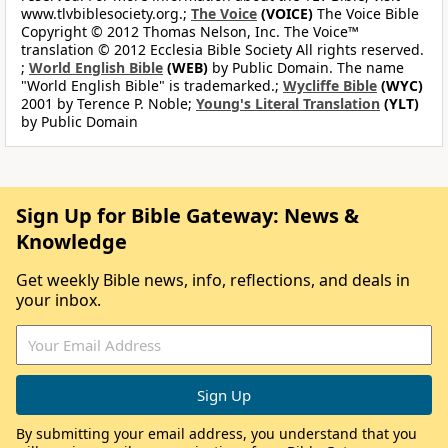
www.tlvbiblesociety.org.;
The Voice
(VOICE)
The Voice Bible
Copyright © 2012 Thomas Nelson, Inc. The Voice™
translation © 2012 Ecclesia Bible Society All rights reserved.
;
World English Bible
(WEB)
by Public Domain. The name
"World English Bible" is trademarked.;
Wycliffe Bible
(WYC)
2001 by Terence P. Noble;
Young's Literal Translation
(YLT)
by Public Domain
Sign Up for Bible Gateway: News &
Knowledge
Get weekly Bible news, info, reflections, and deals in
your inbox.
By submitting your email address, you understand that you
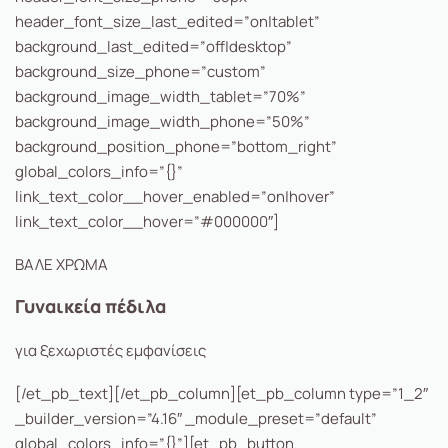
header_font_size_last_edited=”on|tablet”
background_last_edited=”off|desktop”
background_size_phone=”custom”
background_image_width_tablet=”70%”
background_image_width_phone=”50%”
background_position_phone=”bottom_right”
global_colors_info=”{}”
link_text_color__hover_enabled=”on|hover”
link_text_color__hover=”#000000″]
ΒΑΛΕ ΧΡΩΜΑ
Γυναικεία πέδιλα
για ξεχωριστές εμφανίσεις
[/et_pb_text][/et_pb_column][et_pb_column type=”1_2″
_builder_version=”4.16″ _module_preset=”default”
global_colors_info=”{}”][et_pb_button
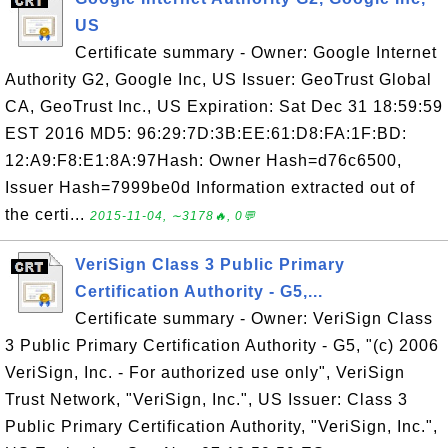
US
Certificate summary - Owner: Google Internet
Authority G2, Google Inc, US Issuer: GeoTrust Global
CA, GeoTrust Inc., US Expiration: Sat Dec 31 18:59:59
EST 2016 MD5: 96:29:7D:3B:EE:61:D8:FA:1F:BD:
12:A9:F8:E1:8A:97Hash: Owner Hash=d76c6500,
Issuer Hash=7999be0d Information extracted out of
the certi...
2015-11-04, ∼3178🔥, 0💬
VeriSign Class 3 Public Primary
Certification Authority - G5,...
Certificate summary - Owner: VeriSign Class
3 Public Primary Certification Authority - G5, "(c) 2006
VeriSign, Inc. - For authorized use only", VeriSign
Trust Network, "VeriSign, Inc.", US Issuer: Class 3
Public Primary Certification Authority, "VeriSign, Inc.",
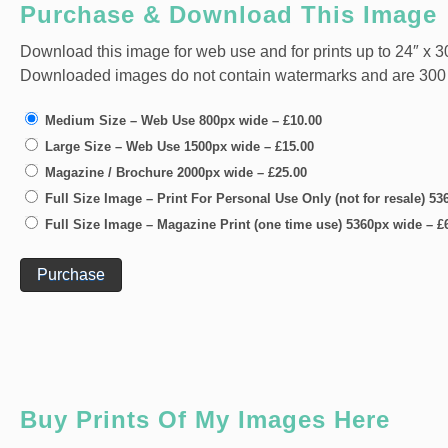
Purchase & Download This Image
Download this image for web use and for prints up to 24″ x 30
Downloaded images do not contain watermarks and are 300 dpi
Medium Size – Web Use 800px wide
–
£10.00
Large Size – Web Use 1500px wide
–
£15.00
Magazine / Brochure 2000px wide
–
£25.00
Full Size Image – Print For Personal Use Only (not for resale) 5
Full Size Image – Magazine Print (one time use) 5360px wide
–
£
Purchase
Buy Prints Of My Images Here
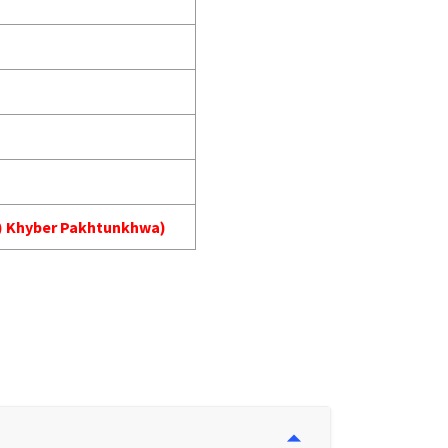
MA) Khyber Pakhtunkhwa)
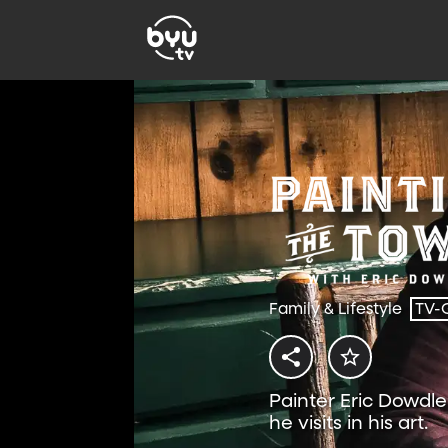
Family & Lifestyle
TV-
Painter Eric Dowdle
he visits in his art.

+++++

= YOUR ASSIGNMENT =
Work through the records above. Copy every line with the string "Issuer".

= ANSWER TO THIS EXERCISE =
Authority G2, Google Inc, US Issuer: GeoTrust Global
Issuer Hash=7999be0d Information extracted out of
Trust Network, "VeriSign, Inc.", US Issuer: Class 3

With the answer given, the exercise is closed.